A data está ligada à instituição da Província da Amazônia, em 1850, por Dom Pedro II. É ocasião para refletir sobre a importância do bioma amazônico e a necessidade de sua preservação.

Leia o artigo na íntegra:

Votos de vida ou morte

Eleições: momento decisivo de escolhas, uma aposta no bem de todos e de novos rumos para a sociedade brasileira, ferida pela gravidade da desigualdade social e pelos riscos impostos à Democracia. A escolha de candidatos exige grande responsabilidade balizada por criteriosa busca por informações, para que a força soberana do povo aponte rumos novos pela representação política séria e de qualidade. E o que ocorre em determinado contexto por vezes territorialmente distante da maioria da população, é entristecedor: o Instituto Nacional de Pesquisas Espaciais revela que, somente nos seis primeiros meses de 2022, a Amazônia perdeu para o desmatamento uma área três vezes maior que a do Estado do Rio de Janeiro. Outro estudo sério, conduzido pelo Conselho Indigenista Missionário, considerando dados de 2021, denuncia ofensiva contra direitos indígenas e ataques aos seus territórios. Eis o grande desafio: reconhecer que os problemas nas metrópoles e nas matas se inter-relacionam, e são resultado de modelos desumanos e desumanizadores do exercício da política. Neste ano eleitoral, cada cidadão tem decisiva oportunidade de efetivar profundas mudanças pelo voto, com escolhas conscientes.

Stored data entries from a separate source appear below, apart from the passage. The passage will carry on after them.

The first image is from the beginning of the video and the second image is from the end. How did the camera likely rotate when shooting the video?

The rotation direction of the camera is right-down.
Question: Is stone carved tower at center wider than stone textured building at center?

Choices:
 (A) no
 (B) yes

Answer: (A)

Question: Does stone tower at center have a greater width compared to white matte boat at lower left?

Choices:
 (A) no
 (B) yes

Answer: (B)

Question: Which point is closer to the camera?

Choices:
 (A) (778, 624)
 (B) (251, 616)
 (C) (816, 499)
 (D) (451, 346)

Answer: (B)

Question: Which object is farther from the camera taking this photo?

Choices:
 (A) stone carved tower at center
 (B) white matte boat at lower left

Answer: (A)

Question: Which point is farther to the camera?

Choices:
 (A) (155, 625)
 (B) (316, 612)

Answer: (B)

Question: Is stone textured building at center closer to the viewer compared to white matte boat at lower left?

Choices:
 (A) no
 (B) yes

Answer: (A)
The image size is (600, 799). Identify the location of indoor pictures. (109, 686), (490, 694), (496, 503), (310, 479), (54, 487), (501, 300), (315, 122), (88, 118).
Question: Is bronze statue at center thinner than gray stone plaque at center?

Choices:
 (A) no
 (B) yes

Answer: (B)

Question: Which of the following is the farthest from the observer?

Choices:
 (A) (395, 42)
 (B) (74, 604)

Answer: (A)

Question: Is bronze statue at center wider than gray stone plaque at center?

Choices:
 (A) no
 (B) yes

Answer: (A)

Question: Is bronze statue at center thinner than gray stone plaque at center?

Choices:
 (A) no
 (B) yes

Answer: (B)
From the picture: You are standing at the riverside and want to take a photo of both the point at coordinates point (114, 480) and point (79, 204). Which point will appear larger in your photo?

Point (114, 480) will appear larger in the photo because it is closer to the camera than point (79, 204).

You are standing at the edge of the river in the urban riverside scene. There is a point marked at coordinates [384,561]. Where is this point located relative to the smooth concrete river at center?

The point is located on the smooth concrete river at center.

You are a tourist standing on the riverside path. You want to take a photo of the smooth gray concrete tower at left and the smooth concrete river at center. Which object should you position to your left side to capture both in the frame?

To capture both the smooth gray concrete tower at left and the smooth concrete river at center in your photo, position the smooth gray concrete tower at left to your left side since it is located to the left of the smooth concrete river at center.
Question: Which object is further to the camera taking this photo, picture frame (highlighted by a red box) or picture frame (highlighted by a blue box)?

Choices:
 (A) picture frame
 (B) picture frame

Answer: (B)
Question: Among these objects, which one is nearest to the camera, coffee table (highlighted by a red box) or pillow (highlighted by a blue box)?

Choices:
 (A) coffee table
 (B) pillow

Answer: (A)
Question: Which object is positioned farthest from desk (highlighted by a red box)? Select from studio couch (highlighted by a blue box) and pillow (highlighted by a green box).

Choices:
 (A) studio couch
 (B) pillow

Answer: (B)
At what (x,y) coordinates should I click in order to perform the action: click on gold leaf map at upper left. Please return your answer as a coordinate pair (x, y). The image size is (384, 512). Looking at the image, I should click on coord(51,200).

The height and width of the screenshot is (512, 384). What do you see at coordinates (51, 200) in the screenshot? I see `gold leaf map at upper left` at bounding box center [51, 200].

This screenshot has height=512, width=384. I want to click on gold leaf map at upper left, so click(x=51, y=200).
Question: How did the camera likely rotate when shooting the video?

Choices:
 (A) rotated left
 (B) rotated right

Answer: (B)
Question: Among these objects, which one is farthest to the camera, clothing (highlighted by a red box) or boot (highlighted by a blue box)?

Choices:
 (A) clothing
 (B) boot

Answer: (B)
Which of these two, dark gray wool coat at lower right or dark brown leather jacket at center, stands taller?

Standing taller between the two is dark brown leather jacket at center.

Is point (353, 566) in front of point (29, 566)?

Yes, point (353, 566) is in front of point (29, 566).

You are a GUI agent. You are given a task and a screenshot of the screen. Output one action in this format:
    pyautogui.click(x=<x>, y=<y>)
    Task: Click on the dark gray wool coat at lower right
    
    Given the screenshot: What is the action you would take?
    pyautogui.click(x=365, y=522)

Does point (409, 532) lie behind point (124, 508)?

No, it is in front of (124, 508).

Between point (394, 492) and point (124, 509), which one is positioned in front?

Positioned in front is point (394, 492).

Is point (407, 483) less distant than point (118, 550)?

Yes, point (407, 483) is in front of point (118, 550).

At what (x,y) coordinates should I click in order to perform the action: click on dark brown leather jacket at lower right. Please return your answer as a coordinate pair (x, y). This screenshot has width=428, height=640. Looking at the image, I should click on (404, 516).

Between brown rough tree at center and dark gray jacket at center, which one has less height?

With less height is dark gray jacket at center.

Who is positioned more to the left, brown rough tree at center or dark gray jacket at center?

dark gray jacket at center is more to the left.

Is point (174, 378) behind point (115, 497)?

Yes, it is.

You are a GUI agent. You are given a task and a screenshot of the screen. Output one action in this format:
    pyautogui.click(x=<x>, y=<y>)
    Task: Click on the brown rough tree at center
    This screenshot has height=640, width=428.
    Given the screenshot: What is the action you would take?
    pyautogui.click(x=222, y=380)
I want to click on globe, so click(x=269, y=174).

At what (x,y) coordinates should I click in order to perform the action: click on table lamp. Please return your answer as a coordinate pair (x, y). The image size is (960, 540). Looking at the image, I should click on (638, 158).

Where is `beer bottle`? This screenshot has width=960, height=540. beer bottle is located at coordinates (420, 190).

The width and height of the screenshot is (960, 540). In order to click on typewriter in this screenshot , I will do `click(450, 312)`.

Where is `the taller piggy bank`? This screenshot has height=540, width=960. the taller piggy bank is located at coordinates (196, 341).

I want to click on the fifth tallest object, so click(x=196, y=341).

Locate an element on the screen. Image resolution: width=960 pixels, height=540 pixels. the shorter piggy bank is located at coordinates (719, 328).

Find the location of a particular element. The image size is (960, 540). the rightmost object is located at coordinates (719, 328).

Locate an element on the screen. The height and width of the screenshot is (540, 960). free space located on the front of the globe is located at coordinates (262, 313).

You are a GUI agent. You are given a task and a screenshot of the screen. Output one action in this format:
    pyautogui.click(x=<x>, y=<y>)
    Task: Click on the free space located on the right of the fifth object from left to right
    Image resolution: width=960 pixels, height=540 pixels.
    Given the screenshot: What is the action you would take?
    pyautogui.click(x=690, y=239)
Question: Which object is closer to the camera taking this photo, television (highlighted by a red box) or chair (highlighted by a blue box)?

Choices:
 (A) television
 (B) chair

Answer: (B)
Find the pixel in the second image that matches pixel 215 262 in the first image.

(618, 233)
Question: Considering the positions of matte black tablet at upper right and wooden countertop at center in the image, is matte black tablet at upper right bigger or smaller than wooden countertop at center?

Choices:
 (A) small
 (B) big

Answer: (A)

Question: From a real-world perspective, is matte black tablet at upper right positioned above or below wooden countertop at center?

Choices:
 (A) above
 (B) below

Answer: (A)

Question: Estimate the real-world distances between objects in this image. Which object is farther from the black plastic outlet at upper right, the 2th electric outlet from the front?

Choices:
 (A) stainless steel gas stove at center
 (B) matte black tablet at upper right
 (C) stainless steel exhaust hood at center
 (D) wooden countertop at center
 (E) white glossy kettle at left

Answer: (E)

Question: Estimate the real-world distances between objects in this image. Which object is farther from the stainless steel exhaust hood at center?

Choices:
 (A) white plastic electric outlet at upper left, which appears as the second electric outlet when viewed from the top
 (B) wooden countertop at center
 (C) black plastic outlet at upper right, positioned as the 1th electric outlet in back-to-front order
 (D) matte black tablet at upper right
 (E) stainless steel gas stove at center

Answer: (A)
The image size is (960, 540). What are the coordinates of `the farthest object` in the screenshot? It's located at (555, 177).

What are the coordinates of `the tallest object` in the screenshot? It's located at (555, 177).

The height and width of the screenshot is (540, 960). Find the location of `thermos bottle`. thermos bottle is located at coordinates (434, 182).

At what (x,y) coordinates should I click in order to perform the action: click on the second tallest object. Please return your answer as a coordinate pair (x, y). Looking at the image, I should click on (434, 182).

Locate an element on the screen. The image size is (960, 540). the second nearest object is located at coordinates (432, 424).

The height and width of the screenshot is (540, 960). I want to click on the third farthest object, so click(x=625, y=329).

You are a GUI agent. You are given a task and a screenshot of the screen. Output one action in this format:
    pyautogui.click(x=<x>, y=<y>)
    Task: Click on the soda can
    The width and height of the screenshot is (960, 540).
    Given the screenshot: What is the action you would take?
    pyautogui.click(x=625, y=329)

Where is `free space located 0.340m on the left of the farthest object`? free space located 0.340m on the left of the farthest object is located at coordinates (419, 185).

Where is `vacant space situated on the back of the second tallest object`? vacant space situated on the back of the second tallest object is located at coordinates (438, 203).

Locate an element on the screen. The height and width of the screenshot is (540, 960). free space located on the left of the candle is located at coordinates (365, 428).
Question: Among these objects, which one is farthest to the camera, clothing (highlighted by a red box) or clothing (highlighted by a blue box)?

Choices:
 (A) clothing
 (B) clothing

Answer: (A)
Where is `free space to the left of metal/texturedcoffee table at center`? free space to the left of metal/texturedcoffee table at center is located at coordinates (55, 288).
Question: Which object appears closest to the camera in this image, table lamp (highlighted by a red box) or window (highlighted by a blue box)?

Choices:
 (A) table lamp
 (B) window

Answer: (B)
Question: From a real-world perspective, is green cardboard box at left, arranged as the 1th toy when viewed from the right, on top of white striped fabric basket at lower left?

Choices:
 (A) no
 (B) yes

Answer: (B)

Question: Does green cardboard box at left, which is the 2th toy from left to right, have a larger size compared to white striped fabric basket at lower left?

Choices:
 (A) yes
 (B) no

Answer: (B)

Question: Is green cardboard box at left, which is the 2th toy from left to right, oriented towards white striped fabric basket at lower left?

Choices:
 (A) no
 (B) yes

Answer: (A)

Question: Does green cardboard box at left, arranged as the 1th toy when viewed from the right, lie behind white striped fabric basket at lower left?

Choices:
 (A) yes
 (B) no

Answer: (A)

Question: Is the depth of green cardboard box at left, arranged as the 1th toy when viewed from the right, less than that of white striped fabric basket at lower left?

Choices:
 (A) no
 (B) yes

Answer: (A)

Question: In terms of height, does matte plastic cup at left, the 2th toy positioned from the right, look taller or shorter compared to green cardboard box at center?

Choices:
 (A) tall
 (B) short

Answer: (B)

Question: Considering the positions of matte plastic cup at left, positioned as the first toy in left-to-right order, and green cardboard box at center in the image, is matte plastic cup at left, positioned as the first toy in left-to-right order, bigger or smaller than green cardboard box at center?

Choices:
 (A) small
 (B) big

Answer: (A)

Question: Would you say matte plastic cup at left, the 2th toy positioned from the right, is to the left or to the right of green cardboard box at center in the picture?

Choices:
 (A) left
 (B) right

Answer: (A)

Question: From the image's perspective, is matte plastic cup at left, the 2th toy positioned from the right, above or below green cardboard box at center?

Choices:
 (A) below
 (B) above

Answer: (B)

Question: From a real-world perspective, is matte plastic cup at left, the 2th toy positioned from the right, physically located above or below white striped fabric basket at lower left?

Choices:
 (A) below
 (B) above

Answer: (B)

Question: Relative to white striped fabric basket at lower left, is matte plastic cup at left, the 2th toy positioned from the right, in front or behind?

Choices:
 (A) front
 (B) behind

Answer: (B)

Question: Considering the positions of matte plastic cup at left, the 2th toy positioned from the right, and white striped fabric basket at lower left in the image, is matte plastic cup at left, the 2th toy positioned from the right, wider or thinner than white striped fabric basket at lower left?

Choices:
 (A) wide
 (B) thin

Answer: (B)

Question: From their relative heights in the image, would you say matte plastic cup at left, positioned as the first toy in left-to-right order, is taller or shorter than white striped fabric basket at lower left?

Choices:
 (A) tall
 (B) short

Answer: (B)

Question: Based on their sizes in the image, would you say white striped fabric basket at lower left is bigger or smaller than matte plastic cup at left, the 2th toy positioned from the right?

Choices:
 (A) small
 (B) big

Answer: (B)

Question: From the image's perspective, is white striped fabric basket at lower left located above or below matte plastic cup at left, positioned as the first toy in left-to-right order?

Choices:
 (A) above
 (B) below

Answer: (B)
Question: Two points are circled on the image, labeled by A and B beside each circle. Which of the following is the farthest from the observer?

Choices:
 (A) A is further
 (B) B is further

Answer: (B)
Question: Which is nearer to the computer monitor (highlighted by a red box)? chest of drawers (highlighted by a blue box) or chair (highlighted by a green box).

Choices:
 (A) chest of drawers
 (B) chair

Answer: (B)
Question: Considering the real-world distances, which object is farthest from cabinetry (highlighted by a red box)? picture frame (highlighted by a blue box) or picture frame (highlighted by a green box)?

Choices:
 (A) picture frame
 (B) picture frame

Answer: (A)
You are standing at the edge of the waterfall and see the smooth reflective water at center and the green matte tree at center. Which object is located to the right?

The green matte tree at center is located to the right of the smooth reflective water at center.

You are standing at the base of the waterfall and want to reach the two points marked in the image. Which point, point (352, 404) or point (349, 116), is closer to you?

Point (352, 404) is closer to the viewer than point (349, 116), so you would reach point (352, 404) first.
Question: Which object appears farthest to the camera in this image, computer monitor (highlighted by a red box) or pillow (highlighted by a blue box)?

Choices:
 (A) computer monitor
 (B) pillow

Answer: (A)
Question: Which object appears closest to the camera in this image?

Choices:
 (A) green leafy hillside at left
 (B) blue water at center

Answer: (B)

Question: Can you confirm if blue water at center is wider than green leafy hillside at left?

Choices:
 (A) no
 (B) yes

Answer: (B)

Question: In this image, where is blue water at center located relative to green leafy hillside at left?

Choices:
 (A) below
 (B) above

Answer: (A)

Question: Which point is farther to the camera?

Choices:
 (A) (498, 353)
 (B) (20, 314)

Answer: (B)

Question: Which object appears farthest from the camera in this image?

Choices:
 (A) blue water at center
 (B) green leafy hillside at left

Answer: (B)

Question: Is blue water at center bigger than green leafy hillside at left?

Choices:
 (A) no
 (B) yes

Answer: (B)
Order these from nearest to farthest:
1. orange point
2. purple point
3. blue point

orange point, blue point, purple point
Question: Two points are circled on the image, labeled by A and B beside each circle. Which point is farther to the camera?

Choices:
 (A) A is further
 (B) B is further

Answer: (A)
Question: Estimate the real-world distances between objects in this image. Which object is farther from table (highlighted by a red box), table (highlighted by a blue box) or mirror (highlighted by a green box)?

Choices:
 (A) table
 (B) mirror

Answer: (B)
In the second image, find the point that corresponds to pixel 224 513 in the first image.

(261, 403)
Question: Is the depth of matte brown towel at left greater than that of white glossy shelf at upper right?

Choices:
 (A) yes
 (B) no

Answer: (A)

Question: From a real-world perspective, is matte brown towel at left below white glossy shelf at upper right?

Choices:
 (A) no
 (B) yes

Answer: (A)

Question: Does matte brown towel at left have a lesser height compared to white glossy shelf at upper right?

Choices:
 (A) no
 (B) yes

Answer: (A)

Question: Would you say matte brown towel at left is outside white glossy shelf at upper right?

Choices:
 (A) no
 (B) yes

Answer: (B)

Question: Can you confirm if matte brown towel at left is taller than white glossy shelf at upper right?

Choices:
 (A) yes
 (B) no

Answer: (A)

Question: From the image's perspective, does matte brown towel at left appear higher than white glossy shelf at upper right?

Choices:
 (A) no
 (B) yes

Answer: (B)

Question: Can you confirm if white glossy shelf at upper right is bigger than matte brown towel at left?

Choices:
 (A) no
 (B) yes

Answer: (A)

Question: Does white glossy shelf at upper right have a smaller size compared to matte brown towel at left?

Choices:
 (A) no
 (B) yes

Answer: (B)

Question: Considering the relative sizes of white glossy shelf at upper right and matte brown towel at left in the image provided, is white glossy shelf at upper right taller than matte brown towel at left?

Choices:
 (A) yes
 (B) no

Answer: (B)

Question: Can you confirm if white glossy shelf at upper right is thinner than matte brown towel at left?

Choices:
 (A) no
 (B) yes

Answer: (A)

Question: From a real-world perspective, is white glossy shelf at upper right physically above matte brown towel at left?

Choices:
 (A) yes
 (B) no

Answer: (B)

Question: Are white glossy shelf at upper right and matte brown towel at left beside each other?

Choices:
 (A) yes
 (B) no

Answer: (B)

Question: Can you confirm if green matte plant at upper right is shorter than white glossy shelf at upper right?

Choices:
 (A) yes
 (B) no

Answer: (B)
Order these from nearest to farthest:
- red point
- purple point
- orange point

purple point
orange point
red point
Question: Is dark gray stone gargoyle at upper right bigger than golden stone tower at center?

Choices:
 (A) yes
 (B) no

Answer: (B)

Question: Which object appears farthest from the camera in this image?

Bem sabemos que a Amazônia está entre os principais patrimônios do País. Sua importância é muito maior que qualquer interesse ligado ao acúmulo de dinheiro. A sua devastação leva a consequências graves que não se restringem aos povos da floresta – naturalmente os primeiros a sofrerem. Impactam toda população brasileira, inclusive a que reside nas grandes metrópoles, sensíveis às enchentes e às estiagens ocasionadas pelas mudanças climáticas, às pandemias provocadas pelo desequilíbrio ambiental, à progressiva escassez hídrica. A exploração predatória que ameaça a Amazônia é afronta a cada brasileiro e um grave desrespeito à humanidade. O Papa Francisco indica na Carta Encíclica ‘Laudato Si’ – sobre o cuidado com a casa comum, que “tudo está interligado”. Os problemas e desafios ambientais estão intrinsecamente relacionados às vergonhosas desigualdades sociais, tão acentuadas na sociedade brasileira.  

Neste ano eleitoral, o cidadão brasileiro não pode considerar que a devastação da Amazônia é problema distante. Quando são consideradas a interdependência entre tudo que existe no planeta, a singularidade e a preciosidade da Amazônia, facilmente se reconhece um critério importante para bem escolher dentre os que disputam cargos eletivos: o compromisso com a proteção da Amazônia. Votar em quem somente pensa no lucro de alguns grupos e não se importa com as consequências da destruição do meio ambiente é alimentar a morte com a ponta dos dedos, diante das urnas. Buscar nomes verdadeiramente comprometidos com a defesa do planeta – e portanto de toda a humanidade – é atitude verdadeiramente cidadã, a favor da vida. 

O ano eleitoral é especialmente determinante: oferece o poder garantido pelo voto, capaz de levar às instâncias de decisão os que buscam ocupar cargos públicos para promover o bem comum. A partir da leitura da Carta Encíclica Fratelli Tutti, do Papa Francisco, pode-se afirmar que o bom político não é aquele que se preocupa com interesses pecuniários, ou que acredita que o poder econômico tem primazia em relação à política. “A política não deve submeter-se à economia”, adverte o Santo Padre. Merece atenção quem verdadeiramente busca preservar a Amazônia, reconhecendo que vivemos em um mundo onde tudo está interligado. Assim, pela força do voto, pode-se defender a vida nas matas e nas metrópoles, exercendo a cidadania que alicerça a caridade política, promovendo a vida em todas as suas etapas, da concepção à morte natural, pela vivência de novos hábitos na casa comum.